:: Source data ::

::::::

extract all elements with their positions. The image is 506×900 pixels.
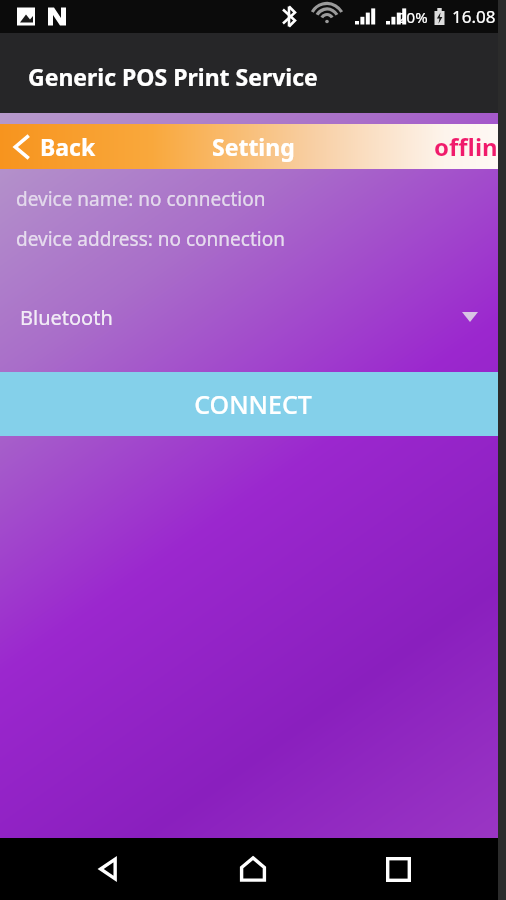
staticText: Back: [40, 131, 96, 162]
staticText: offline: [434, 130, 506, 163]
staticText: 20%: [398, 7, 428, 27]
staticText: Generic POS Print Service: [28, 61, 318, 92]
button[interactable]: Back: [73, 838, 145, 900]
button[interactable]: CONNECT: [0, 372, 506, 436]
button[interactable]: Recents: [362, 838, 434, 900]
staticText: device name: no connection: [16, 186, 266, 212]
button[interactable]: Back: [10, 124, 169, 169]
button[interactable]: Bluetooth: [0, 289, 506, 345]
staticText: device address: no connection: [16, 226, 285, 252]
staticText: Bluetooth: [20, 304, 113, 331]
staticText: Setting: [212, 131, 295, 162]
staticText: 16.08: [452, 5, 496, 28]
staticText: CONNECT: [194, 387, 312, 421]
button[interactable]: Home: [217, 838, 289, 900]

::::::

:: What needs to be done ::
Would you reproduce the lines above exactly, without carrying over the pictures?

:: Your solution ::
extract all elements with their positions. The image is 506×900 pixels.
staticText: Back: [40, 131, 96, 162]
staticText: offline: [434, 130, 506, 163]
staticText: 20%: [398, 7, 428, 27]
staticText: Generic POS Print Service: [28, 61, 318, 92]
button[interactable]: Back: [73, 838, 145, 900]
button[interactable]: CONNECT: [0, 372, 506, 436]
button[interactable]: Recents: [362, 838, 434, 900]
staticText: device name: no connection: [16, 186, 266, 212]
button[interactable]: Back: [10, 124, 169, 169]
button[interactable]: Bluetooth: [0, 289, 506, 345]
staticText: device address: no connection: [16, 226, 285, 252]
staticText: Bluetooth: [20, 304, 113, 331]
staticText: Setting: [212, 131, 295, 162]
staticText: 16.08: [452, 5, 496, 28]
staticText: CONNECT: [194, 387, 312, 421]
button[interactable]: Home: [217, 838, 289, 900]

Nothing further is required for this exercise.